How her garden grows

Maryland girl cultivates love of outdoors

? Maya Lewis and her family have moved into a new home in Bowie, Md., but her favorite wild spot is her old back yard.

“The garden had lots of different kinds of insects like caterpillars and ants and lots of beetles,” she writes. “There were lots of butterflies in the spring and summer.

“At nighttime you would always see at least a deer or two (in) our garden.”

Deer also visit the garden at Maya’s new home, where the sly mammals have nibbled down a squash plant growing in the raised beds that the family built.

Gardening expert Bob Stewart has come to visit Maya’s garden of tomatoes, squash, corn, parsley, peppers, lettuce, rosemary, sage, cucumber, cabbage, basil and sweet potatoes.

“A good way to decide when to water (the garden) is to use a soil tester. Everybody has one,” he says, holding up a finger, “. . . TEN of them!”

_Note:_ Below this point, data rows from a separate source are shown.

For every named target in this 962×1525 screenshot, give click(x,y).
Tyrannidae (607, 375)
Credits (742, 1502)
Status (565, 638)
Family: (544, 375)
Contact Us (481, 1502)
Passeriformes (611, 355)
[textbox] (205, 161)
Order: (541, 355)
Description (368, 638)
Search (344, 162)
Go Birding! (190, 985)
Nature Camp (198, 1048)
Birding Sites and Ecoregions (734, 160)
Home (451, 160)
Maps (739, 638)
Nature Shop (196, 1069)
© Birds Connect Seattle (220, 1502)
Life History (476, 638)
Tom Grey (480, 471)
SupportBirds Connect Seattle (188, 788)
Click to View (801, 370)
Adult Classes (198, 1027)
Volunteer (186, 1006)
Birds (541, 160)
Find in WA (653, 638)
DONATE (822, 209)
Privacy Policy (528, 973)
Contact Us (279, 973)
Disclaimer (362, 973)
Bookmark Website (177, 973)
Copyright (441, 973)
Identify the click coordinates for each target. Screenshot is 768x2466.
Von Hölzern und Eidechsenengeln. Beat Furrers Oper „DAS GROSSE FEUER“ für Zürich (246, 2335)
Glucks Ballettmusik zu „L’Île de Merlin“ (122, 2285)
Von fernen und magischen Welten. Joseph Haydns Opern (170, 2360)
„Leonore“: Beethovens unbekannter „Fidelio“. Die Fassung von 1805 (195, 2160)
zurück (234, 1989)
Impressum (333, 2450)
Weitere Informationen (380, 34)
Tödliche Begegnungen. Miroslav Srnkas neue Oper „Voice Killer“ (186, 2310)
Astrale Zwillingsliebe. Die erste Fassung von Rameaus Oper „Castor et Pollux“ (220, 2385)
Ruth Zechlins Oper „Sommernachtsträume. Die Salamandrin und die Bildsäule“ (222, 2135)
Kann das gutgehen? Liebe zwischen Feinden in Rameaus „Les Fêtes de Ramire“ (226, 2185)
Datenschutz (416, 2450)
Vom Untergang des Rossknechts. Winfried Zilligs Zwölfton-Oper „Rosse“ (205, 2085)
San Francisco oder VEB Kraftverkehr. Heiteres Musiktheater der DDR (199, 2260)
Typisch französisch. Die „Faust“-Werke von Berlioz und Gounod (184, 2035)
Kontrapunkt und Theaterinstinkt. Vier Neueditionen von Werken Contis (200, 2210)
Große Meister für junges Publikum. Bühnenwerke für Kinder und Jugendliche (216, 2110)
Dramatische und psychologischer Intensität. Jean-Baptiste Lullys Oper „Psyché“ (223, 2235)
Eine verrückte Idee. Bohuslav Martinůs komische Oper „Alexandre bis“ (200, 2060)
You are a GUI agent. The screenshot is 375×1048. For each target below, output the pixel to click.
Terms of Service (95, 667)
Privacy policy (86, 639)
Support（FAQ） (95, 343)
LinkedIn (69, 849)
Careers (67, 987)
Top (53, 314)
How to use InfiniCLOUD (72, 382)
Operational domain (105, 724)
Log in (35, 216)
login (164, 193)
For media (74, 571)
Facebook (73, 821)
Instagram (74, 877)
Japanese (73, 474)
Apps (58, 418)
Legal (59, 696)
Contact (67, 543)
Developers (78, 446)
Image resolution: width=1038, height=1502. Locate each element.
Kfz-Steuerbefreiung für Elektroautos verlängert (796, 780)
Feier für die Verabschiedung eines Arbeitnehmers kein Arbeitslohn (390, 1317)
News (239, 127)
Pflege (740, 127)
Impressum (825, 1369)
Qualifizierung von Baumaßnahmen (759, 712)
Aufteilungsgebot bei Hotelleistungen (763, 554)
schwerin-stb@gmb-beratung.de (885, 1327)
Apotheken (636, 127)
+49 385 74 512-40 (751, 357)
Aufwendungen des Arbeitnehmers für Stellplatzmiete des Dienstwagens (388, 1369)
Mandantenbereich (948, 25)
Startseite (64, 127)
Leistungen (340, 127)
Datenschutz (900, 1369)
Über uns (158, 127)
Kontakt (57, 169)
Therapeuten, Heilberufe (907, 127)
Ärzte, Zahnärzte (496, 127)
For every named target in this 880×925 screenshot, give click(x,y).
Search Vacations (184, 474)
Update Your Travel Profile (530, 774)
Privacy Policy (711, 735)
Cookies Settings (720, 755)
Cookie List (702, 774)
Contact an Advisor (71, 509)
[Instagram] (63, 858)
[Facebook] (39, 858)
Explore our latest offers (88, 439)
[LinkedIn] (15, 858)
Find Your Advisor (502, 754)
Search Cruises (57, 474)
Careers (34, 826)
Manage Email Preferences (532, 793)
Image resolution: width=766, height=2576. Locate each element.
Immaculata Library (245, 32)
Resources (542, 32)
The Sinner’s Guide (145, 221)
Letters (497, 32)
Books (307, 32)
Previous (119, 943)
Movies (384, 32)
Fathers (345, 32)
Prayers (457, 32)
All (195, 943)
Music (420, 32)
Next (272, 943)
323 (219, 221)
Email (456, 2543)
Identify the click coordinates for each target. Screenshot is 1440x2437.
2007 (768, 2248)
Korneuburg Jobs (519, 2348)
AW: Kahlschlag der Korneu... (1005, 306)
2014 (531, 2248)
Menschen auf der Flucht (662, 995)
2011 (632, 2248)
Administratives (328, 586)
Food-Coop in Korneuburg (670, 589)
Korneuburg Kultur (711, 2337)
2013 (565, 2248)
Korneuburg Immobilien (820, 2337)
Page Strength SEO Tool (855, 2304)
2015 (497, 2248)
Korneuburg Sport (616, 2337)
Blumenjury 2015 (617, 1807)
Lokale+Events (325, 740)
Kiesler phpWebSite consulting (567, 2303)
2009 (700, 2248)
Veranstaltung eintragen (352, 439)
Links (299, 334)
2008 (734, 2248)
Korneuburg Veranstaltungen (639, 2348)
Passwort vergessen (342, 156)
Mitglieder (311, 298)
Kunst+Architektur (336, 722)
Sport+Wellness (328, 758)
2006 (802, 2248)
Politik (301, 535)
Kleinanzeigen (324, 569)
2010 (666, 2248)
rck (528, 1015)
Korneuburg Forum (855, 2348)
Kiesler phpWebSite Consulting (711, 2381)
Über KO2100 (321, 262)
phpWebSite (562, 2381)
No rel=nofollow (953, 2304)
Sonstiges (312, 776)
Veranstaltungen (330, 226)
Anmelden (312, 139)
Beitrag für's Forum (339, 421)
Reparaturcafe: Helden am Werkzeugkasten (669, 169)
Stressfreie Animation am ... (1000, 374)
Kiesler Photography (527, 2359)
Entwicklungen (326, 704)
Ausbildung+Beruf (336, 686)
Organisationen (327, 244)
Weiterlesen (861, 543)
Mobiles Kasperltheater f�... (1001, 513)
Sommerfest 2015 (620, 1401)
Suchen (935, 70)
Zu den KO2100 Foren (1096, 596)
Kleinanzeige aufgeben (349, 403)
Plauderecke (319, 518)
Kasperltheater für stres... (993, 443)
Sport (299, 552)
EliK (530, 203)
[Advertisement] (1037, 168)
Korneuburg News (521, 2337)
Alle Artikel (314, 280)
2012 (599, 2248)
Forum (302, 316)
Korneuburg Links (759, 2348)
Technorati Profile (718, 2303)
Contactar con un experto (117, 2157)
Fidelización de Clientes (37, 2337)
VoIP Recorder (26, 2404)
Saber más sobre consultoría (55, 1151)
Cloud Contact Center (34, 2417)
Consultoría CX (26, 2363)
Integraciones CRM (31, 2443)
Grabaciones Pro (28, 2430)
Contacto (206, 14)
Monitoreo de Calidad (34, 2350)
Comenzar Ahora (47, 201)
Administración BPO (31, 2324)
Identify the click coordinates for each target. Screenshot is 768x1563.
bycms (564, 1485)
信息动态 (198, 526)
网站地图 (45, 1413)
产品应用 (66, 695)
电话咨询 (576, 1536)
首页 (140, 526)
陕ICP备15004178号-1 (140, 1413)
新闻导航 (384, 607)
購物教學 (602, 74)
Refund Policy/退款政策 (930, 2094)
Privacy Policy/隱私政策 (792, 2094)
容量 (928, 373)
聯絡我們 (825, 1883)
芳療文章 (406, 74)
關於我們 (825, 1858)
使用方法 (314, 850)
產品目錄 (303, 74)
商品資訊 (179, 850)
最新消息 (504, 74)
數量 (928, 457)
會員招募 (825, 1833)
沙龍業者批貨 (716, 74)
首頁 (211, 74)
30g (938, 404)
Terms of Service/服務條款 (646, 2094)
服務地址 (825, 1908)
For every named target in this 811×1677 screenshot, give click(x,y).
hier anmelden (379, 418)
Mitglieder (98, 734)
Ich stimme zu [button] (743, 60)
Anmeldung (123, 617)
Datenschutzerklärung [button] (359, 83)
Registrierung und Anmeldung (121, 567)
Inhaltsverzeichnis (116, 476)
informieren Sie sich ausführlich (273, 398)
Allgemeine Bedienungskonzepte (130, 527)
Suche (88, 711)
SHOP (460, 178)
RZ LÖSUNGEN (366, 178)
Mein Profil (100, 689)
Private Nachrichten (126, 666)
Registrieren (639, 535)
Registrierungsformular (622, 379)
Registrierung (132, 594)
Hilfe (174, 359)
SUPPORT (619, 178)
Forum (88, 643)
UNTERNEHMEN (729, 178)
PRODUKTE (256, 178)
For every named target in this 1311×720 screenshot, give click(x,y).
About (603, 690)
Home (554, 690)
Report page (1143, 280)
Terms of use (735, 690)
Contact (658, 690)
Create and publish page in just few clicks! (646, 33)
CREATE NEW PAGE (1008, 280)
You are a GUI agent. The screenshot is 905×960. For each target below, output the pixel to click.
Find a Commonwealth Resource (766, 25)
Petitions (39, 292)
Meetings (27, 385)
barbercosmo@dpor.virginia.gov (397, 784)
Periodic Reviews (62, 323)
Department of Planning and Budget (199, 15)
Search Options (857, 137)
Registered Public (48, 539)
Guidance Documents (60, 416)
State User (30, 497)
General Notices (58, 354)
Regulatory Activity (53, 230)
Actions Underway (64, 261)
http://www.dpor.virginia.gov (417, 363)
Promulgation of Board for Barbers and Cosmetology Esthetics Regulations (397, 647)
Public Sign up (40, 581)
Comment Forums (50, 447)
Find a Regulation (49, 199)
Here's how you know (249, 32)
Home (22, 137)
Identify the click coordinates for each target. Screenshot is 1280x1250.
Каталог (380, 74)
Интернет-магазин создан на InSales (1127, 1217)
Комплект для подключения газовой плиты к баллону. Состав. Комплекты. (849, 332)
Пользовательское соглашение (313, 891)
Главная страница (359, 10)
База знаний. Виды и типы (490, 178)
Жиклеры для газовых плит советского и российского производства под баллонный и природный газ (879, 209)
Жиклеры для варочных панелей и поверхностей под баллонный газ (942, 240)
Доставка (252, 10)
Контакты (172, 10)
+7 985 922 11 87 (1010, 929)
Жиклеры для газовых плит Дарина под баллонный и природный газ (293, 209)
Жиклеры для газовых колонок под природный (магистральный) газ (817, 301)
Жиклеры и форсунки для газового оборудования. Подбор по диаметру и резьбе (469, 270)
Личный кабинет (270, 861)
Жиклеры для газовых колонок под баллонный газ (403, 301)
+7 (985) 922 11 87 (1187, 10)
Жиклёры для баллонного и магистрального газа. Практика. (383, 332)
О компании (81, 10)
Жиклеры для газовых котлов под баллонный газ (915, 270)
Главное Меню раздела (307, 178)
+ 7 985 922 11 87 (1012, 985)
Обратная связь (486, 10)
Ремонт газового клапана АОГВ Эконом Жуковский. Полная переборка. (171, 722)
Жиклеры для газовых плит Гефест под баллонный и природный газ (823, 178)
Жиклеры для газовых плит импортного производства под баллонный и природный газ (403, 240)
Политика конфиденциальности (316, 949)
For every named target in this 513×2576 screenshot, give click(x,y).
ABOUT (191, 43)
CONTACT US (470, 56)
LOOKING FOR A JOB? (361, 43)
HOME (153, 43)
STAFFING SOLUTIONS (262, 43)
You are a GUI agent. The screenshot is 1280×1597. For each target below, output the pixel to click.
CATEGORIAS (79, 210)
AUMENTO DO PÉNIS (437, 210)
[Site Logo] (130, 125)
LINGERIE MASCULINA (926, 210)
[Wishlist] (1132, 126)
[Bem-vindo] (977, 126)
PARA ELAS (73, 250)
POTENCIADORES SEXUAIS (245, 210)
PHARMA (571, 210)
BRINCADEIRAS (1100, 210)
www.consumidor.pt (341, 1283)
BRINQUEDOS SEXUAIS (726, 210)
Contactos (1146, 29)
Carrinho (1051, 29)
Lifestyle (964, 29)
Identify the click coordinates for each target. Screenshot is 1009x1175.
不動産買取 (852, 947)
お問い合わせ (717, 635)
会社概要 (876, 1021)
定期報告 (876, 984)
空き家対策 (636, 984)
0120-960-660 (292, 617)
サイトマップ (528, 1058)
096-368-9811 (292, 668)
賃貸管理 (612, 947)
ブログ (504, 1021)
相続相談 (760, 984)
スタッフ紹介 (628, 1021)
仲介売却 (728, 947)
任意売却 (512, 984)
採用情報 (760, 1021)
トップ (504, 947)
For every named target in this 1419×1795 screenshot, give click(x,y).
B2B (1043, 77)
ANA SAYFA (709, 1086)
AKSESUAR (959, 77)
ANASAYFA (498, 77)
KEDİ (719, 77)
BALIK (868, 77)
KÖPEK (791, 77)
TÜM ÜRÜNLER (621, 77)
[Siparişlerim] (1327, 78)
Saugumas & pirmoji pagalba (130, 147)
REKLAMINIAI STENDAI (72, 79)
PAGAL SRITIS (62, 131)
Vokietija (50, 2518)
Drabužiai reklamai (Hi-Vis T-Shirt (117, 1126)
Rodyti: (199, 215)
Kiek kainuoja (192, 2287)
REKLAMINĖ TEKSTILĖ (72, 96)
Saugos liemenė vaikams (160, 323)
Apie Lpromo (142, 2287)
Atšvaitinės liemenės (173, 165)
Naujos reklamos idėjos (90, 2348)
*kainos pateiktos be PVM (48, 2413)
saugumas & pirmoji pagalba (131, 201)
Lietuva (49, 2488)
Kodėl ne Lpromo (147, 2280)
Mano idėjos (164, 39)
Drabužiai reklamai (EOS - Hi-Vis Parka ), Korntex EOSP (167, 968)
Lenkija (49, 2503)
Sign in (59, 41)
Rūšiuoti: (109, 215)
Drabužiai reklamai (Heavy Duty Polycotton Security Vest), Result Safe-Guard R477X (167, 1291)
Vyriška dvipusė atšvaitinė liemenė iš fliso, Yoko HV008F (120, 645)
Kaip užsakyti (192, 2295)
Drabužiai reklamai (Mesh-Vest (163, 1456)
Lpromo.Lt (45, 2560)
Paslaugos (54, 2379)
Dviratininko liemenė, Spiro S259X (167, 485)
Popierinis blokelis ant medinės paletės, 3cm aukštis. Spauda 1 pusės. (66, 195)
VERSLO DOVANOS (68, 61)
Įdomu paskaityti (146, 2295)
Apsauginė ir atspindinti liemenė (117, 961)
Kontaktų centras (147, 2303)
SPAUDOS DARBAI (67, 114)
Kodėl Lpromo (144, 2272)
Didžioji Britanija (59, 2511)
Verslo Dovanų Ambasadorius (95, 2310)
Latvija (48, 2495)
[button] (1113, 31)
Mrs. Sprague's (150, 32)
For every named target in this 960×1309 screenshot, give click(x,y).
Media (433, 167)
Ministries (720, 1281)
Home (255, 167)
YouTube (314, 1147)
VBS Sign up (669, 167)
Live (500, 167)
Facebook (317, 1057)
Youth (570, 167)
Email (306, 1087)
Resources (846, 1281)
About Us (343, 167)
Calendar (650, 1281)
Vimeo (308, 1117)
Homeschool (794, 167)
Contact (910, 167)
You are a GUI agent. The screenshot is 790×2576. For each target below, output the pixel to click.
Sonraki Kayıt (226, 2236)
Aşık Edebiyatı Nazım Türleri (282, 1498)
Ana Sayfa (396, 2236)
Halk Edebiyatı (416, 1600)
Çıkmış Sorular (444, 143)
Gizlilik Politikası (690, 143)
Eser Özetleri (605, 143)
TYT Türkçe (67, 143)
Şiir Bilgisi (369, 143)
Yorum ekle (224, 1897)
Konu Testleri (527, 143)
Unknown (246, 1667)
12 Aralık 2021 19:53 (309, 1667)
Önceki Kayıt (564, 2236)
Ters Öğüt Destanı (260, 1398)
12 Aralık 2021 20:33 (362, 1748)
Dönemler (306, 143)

He sticks his finger into the garden soil. “If it feels wet or damp, then you know you don’t need any water today. But when you stick it in the ground and you can’t feel any moisture, then you know that, in the next day or so, you’ll need to water. Plants don’t do well if they’re dry, but they also don’t do well if they are wet all the time.”

In last summer's garden, Maya Lewis watches a black swallowtail caterpillar feeding on parsley leaves.

Bob shows his finger to Maya. “A good gardener doesn’t really have a green thumb,” he says, “they have a brown thumb!”

Weeding is a chore for every gardener. Stewart suggests mulching the garden with grass clippings to keep the weeds away.

Insects don’t seem to be a problem yet. “You have a ‘honeymoon garden,'” Stewart tells Maya. “Often the first couple of years of a garden are pretty trouble-free from bugs and diseases. But after you’ve had the garden for a few years, then things start to show up.”

Maya has made plans for her extra produce: “I’m going to sell the vegetables.” She will visit a nearby community pool when kids start getting out of camps.

Does she really think kids will buy the vegetables?

“No,” she says, “their parents will be with them.”

Young gardener Maya Lewis and Maryland agriculture expert Bob Stewart prepare a tomato seedling for transplanting into a raised vegetable bed at her Bowie, Md., home. Stewart has come to visit Maya's garden to offer advice, and admiration.